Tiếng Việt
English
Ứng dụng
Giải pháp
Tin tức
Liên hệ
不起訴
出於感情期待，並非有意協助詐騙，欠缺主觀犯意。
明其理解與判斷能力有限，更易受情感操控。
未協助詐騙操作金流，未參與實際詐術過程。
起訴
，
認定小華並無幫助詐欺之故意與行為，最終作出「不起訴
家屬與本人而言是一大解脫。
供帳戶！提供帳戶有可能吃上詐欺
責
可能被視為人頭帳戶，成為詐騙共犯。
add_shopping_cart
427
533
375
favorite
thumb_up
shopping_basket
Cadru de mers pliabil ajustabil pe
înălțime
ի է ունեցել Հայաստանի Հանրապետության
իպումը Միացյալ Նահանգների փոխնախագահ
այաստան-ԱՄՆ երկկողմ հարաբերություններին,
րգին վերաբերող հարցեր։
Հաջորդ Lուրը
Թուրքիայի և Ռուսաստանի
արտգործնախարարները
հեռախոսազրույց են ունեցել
• • •
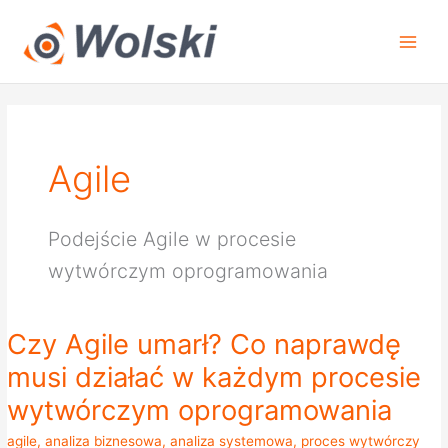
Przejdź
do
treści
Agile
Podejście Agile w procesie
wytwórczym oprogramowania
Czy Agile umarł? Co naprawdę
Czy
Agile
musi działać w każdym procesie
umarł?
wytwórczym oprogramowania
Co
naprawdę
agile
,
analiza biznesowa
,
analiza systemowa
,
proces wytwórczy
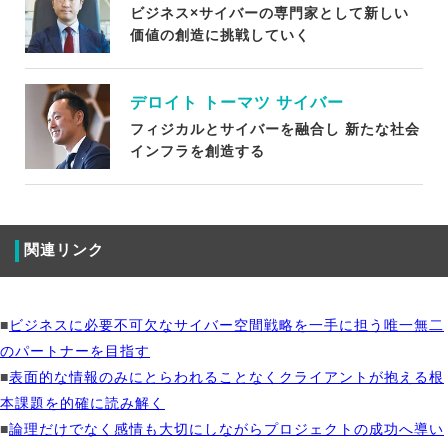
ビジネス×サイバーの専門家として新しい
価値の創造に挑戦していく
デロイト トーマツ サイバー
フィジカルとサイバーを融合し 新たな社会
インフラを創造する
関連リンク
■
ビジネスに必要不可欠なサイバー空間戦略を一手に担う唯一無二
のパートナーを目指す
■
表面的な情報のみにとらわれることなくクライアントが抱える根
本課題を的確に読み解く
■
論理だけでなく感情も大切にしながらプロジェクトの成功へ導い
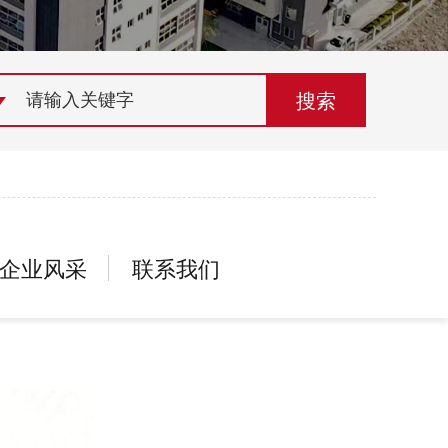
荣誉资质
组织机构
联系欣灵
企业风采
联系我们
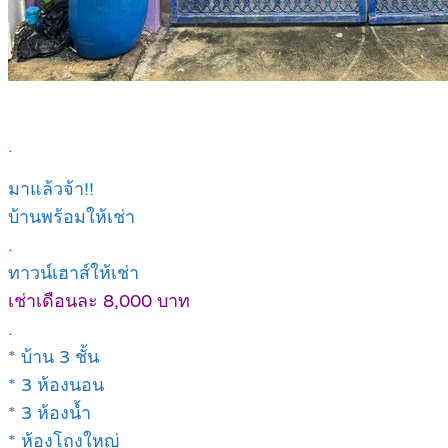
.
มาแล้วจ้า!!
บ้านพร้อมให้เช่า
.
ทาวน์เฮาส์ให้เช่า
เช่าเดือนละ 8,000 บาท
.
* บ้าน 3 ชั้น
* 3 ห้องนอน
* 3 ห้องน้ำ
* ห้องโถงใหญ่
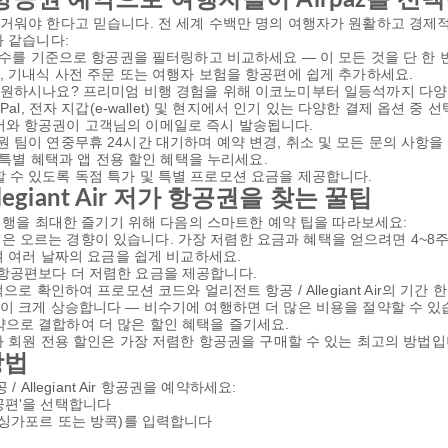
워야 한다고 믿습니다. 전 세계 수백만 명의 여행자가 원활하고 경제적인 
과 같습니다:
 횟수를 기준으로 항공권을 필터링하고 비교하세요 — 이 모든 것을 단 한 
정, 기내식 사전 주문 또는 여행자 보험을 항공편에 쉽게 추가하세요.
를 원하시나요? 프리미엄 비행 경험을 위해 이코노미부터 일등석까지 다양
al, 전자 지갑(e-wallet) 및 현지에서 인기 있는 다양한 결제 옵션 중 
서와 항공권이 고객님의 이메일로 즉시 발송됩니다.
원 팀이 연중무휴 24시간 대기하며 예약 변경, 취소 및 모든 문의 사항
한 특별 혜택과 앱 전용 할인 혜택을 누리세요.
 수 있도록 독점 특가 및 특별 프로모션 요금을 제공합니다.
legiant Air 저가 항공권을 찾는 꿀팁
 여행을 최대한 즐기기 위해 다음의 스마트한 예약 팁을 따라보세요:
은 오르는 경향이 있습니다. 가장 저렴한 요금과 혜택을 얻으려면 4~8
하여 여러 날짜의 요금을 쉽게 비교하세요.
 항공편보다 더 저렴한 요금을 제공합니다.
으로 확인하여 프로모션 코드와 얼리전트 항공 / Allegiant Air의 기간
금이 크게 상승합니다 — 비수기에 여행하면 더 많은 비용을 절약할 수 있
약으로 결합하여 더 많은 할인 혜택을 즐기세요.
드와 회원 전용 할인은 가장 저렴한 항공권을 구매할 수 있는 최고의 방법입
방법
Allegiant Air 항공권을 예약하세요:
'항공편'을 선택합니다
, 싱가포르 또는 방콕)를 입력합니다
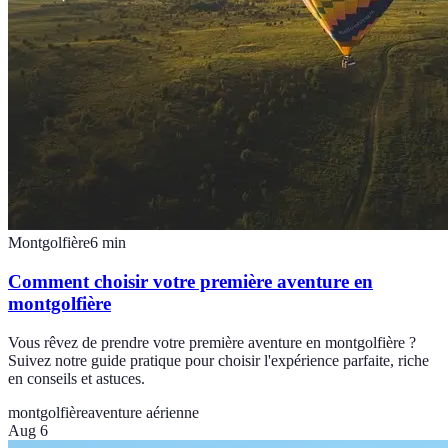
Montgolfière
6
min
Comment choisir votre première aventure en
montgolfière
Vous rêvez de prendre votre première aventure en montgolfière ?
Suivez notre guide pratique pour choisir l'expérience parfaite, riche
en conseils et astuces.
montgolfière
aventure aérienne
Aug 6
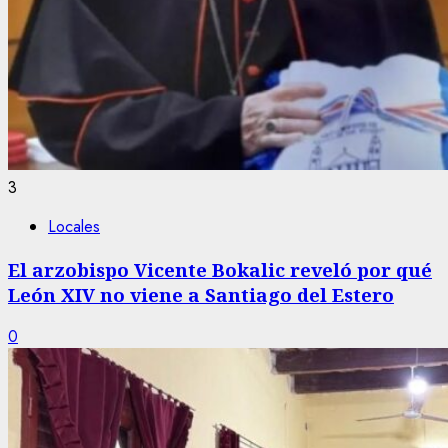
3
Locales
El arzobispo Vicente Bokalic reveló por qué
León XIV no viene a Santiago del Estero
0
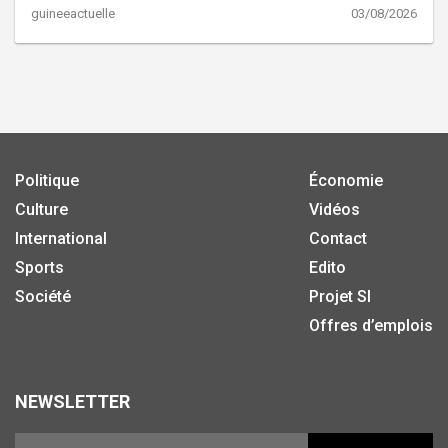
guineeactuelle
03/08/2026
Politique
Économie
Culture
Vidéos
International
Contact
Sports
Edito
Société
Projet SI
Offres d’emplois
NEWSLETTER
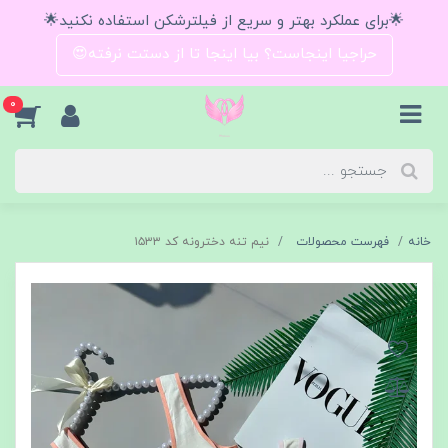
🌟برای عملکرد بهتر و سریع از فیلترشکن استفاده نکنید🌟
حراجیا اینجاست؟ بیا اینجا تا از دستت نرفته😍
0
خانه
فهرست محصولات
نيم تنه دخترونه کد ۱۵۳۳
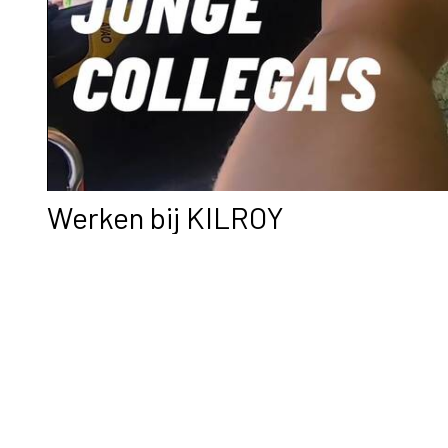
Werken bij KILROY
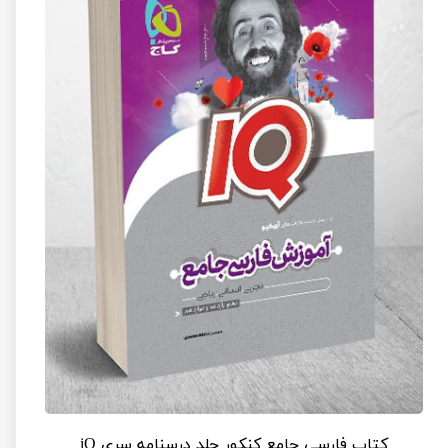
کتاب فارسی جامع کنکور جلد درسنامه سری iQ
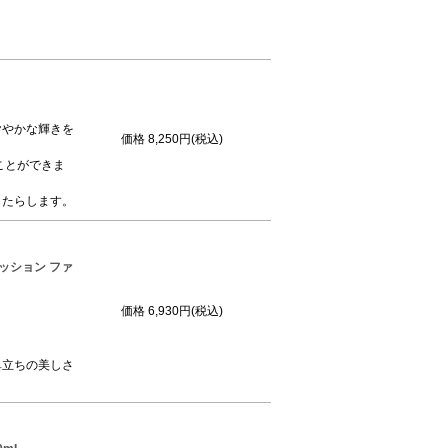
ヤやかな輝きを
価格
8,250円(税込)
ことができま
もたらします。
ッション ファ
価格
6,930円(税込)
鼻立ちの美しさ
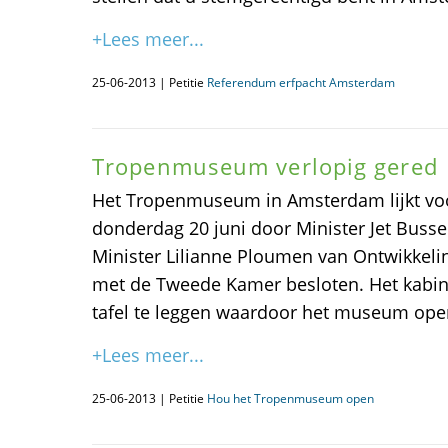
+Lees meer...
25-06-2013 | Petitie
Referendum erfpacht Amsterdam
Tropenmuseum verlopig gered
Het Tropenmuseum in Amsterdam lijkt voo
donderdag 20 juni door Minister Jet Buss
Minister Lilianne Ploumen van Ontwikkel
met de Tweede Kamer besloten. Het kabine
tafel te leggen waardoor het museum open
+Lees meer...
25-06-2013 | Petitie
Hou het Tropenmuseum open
• • •
* **Problem to work on**: Copy only this from above: the line containing "Offres d’emplois", the line containing "Hou het Tropenmuseum open", and all lines between, printed exactly. Leave out the pictures.

* **Solution to this exercise**:
Offres d’emplois
NEWSLETTER
🌟برای عملکرد بهتر و سریع از فیلترشکن استفاده نکنید🌟
حراجیا اینجاست؟ بیا اینجا تا از دستت نرفته😍
0
خانه
فهرست محصولات
نيم تنه دخترونه کد ۱۵۳۳
Werken bij KILROY
کتاب فارسی جامع کنکور جلد درسنامه سری iQ
ヤやかな輝きを
価格
8,250円(税込)
ことができま
もたらします。
ッション ファ
価格
6,930円(税込)
鼻立ちの美しさ
+Lees meer...
25-06-2013 | Petitie
Referendum erfpacht Amsterdam
Tropenmuseum verlopig gered
Het Tropenmuseum in Amsterdam lijkt voo
donderdag 20 juni door Minister Jet Buss
Minister Lilianne Ploumen van Ontwikkel
met de Tweede Kamer besloten. Het kabine
tafel te leggen waardoor het museum open
+Lees meer...
25-06-2013 | Petitie
Hou het Tropenmuseum open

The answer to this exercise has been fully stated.